E vai além: como saber se tudo isso que faço vale realmente a pena? É realmente isto que devo fazer da vida? É realmente isto que quero fazer de minha vida? Devo mesmo fazer o que eu quero de minha vida? Devo mesmo querer fazer dessa maneira a minha vida? Cada ação, a maneira de me relacionar com os outros e com o mundo, os critérios para as minhas escolhas, para o modo como dirijo e planejo os rumos de toda a minha existência: como saber se são válidos? O que justifica e válida a vida e a maneira que estamos vivendo? Quem analisar tais questionamentos perceberá que são muito mais importantes do que o tênis, a casa ou o carro que você está em dúvida ou sonha comprar, é ainda mais importante que a faculdade que você cursa ou que a sua namorada e família, pois se referem a nada menos que o bem mais preciso e único de cada um: a própria vida. Refletir seriamente a cerca de tais questões pode ser angustiante e paralisante, e talvez leve a diversas mortes e renascimentos, arrependimentos e grandes mudanças de planos; e dependendo dos rumos que cada questionador tomar, pode levar a uma radical mudança em seu modo de ser.

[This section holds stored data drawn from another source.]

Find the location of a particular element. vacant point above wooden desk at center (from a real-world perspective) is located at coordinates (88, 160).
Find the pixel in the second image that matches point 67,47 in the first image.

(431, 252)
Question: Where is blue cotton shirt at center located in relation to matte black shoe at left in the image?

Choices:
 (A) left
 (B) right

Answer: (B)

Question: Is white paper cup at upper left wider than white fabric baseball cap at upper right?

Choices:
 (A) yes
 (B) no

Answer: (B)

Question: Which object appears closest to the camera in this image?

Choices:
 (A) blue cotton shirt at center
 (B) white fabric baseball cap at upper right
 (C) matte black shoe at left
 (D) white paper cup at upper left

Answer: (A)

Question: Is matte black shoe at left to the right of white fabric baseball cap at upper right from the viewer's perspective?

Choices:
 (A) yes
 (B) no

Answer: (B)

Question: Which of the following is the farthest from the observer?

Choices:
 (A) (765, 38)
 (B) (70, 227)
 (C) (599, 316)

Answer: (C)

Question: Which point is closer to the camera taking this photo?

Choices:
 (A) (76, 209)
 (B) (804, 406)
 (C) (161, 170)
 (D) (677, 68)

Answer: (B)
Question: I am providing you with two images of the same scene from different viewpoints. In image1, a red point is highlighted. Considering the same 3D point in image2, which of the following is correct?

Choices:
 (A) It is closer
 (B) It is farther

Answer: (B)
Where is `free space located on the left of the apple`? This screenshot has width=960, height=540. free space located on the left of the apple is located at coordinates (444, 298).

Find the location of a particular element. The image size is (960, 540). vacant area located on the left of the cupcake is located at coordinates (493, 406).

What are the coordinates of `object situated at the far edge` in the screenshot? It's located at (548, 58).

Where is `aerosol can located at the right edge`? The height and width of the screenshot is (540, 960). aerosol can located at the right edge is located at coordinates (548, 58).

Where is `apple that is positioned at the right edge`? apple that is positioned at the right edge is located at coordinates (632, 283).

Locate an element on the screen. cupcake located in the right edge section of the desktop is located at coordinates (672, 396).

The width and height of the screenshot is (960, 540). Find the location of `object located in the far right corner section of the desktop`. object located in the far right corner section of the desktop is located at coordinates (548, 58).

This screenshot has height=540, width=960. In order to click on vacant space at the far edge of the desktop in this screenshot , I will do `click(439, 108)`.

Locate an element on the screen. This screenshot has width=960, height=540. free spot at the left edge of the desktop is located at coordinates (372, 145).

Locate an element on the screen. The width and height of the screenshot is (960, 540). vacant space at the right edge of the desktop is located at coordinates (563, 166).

Os homens que encontram consolo nas religiões e doutrinas do mundo, com seus santos, deuses e mundos espirituais de eterna paz, se vêem livres da angústia conseqüente do questionamento a cerca da própria existência, e conseguem interpretar tranquilamente seus papéis sociais, sempre guiados de seus socialmente estereotipados sonhos de “grande profissional bem remunerado”; afinal, para eles, os mandamentos de certo e errado do deus onisciente, as leis e normas sociais e a garantia de um lugarzinho num mundo sutil de pós-morte são parâmetros suficientes para guiar suas ações durante a vida. Além deles, os céticos e os acadêmicos também morrerão tranquilos acreditando que suas vidas foram bem aproveitadas, uma vez que integralmente dedicada à reprodução e ampliação do conhecimento cientifico do homem, e, portanto, para o desenvolvimento da raça humana. Também os indivíduos de pouca identidade e crença que, passivos, são levados pela correnteza não encontrarão dificuldades no decorrer de sua caminhada sobre a terra; as fúteis distrações digitais ou o álcool no fim de semana, o trabalho medíocre para satisfazer desejos de consumo pré-determinados (mas que acreditam ser próprios) lhes parecem o suficiente para preencher sua existência. Não obstante, há também outro tipo, muito menor e por vezes até despercebida de humanos; refiro-me àqueles que se recusam a repousar debaixo das explicações confortáveis da religião para as mais difíceis perguntas e que vêem como absurdo e medíocre todo o jogo de vida rasa e confortável. Estes homens procuram buscar por si só, unicamente a partir do que são, isto é, como humanos, demasiadamente humano, os parâmetros que proporcionem uma elevada maneira de ser – e não a deplorável limitação de potencial da espécie a qual os muitos se submetem –; Nietzsche talvez tenha sido o mais bombásticos de seu tempo, e foi ele que desenvolveu o que talvez seja o critério mais legítimo para cada homem guiar a própria ação: O Eterno Retorno.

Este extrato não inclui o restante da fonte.